2015/01/11

DIY Wi-Fi Access Point on Linux

Hardware

From local vendor I bought PCI Express card with Atheros AR9485 chip complying to IEEE 802.11n. It should be versatile and well-supported via ath9k Linux kernel driver.

In case you are interested in the particular device, it is TP-LINK TL-WN781N.

Kernel 

Naturally you must have some decently recent kernel and enabled support for wireless networking, your Wi-Fi chip and bridging (will be explained later).
The more or less relevant config options on my machine looks this way:

Networking support --->
  Networking options  --->
    <M> 802.1d Ethernet Bridging
  -*- Wireless  --->
        <M> cfg80211 - wireless configuration API
        [*] enable powersave by default
        <M> Generic IEEE 802.11 Networking Stack (mac80211)
        -*- Enable LED triggers
  <M> RF switch subsystem support

Device Drivers  --->
  [*] Network device support  --->
        Wireless LAN  --->
          <M> Atheros Wireless Cards ---->
                      <M> Atheros 802.11n wireless cards support
                      [*] Atheros ath9k PCI/PCIe bus support
  -*- Enable LED triggers -->
        {M} LED Class Support
        -*- LED Trigger support

Bridging Wi-Fi and Ethernet 

To connect clients connecting to our Access Point we need to bridge our existing wired ethernet device eth0 and the wireless one, names wlp1s0 in my case.

Enable IP Forwarding 

Once we have the support in  kernel, we should enable it by default, that is done on Gentoo Linux by editing /etc/sysctl.conf and setting net.ipv4.ip_forward = 1.

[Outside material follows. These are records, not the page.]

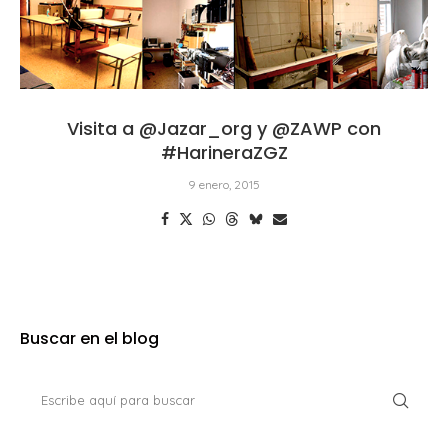
Visita a @Jazar_org y @ZAWP con
#HarineraZGZ
9 enero, 2015
Buscar en el blog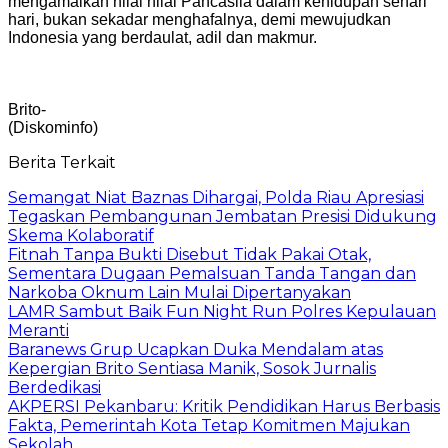
mengamalkan nilai nilai Pancasila dalam kehidupan sehari
hari, bukan sekadar menghafalnya, demi mewujudkan
Indonesia yang berdaulat, adil dan makmur.
Brito-
(Diskominfo)
Berita Terkait
Semangat Niat Baznas Dihargai, Polda Riau Apresiasi
Tegaskan Pembangunan Jembatan Presisi Didukung
Skema Kolaboratif
Fitnah Tanpa Bukti Disebut Tidak Pakai Otak,
Sementara Dugaan Pemalsuan Tanda Tangan dan
Narkoba Oknum Lain Mulai Dipertanyakan
LAMR Sambut Baik Fun Night Run Polres Kepulauan
Meranti
Baranews Grup Ucapkan Duka Mendalam atas
Kepergian Brito Sentiasa Manik, Sosok Jurnalis
Berdedikasi
AKPERSI Pekanbaru: Kritik Pendidikan Harus Berbasis
Fakta, Pemerintah Kota Tetap Komitmen Majukan
Sekolah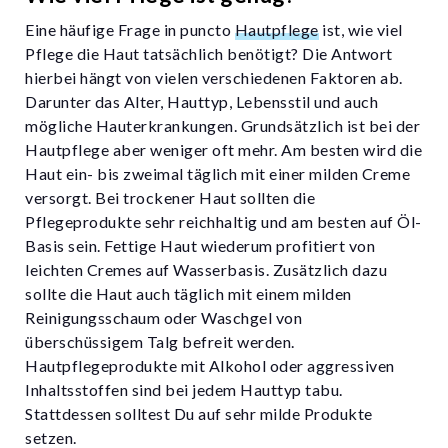
Eine häufige Frage in puncto
Hautpflege
ist, wie viel
Pflege die Haut tatsächlich benötigt? Die Antwort
hierbei hängt von vielen verschiedenen Faktoren ab.
Darunter das Alter, Hauttyp, Lebensstil und auch
mögliche Hauterkrankungen. Grundsätzlich ist bei der
Hautpflege aber weniger oft mehr. Am besten wird die
Haut ein- bis zweimal täglich mit einer milden Creme
versorgt. Bei trockener Haut sollten die
Pflegeprodukte sehr reichhaltig und am besten auf Öl-
Basis sein. Fettige Haut wiederum profitiert von
leichten Cremes auf Wasserbasis. Zusätzlich dazu
sollte die Haut auch täglich mit einem milden
Reinigungsschaum oder Waschgel von
überschüssigem Talg befreit werden.
Hautpflegeprodukte mit Alkohol oder aggressiven
Inhaltsstoffen sind bei jedem Hauttyp tabu.
Stattdessen solltest Du auf sehr milde Produkte
setzen.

You should also install bridge-utils, containing brtctl utility that can be used to query and change setting of ethernet bridges on your machine.

Setup Ethernet Bridge

Then you can adapt your network configuration. I did it by moving all configuration from eth0 to my bridge, called br0, and add eth0 to it at the boot time.  There should also be configuration for the wireless device but we do not want to add it to the bridge on boot - that's what will hostapd take care for.

So my /etc/conf.d/net looks this way after the above described changes:

modules=("ifconfig")

# wired

config_eth0="null"

# wireless

modules_wlp1s0="!iwconfig !wpa_supplicant"
config_wlp1s0="null"
channel_wlp1s0="6"
essid_wlp1s0="MY_SSID"
mode_wlp1s0="master"

# bridge

config_br0="192.168.1.250/24"
routes_br0="default via 192.168.1.254"
dns_servers_br0="192.168.1.250" #pdnsd
bridge_br0="eth0" # adding eth0 to the bridge on boot

Your configuration will probably vary, e.g.  setup of the DNS server, namely using caching DNS server pdnsd, would differ.

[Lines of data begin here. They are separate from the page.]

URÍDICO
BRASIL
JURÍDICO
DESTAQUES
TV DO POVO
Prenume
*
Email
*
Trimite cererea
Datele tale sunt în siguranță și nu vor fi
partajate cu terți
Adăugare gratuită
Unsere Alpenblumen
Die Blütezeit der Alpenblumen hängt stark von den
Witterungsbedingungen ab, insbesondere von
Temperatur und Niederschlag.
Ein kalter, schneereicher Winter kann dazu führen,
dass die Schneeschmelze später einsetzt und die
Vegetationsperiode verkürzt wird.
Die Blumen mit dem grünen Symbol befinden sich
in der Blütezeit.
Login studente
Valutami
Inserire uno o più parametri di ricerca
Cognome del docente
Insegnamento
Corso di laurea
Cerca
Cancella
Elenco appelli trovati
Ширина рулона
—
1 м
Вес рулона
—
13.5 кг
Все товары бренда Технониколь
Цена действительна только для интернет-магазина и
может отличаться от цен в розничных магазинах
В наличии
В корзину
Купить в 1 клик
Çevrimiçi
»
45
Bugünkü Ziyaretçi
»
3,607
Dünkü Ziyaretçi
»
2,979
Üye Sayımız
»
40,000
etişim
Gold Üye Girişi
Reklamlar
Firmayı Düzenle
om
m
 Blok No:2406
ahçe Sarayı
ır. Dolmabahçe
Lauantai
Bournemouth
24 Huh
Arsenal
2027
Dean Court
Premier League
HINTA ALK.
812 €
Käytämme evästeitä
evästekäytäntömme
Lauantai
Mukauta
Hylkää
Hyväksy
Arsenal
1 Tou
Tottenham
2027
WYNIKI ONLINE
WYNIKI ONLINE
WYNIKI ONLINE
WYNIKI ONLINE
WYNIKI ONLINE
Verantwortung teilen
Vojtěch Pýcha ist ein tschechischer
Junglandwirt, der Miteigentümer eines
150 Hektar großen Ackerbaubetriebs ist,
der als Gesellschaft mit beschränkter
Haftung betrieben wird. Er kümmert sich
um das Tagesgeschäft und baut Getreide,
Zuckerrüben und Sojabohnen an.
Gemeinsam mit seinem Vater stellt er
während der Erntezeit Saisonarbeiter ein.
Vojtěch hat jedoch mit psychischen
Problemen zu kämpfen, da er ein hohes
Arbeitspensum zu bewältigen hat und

Don't forget to add net.br0 to the startup scripts for default run level oor you'll end with machine without network at all.

Access Point

The final piece in the puzzle is hostapd - the utility that attaches to your wireless device and changes it to Wi-Fi AP.  You have to adapt its config (/etc/hostapd/hostapd.conf on my machine) to you needs - make sure  that the settings match what you have in your network configuration:

interface=wlp1s0
bridge=br0
ssid=MY_SSID 
 
I also set country_code in hope that it will help me to meet wireless regulations and hw_mode. For security I set wpa  (set to 2, to avoid weak WPA 1) and wpa_passphrase. All the configuration options are well-documented so take you time and read it - further details are easily available in wikis on internet.

The final set is to test hostapd setup and to add hostapd to startup scripts for default run level. 

Reboot

If you did everything right, you can reboot. Boot will bring up eth0, then br0 and add eth0 to it, the hostapd kicks in bringing up the wireless device and adding it to the bridge - once done, AP starts to advertise itself and you can connect using predefined pass-phrase.

I hope I did not mess things too much as I am newbie to Wi-Fi, and this how-to will help you a bit.